An exact transcription of every record below is required, with the pictures left out.

[Stored data entries]
+ + +
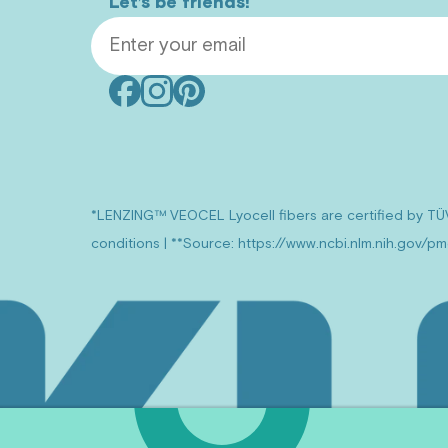
Let’s be friends!
Email Address
Facebook
Instagram
Pinterest
(opens
(opens
(opens
in
in
in
new
new
new
window)
window)
window)
*LENZING™ VEOCEL Lyocell fibers are certified by TÜ
conditions | **Source: https://www.ncbi.nlm.nih.gov/p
+ + +
Written solution:
Let’s be friends!
Email Address
Facebook
Instagram
Pinterest
(opens
(opens
(opens
in
in
in
new
new
new
window)
window)
window)
*LENZING™ VEOCEL Lyocell fibers are certified by TÜ
conditions | **Source: https://www.ncbi.nlm.nih.gov/p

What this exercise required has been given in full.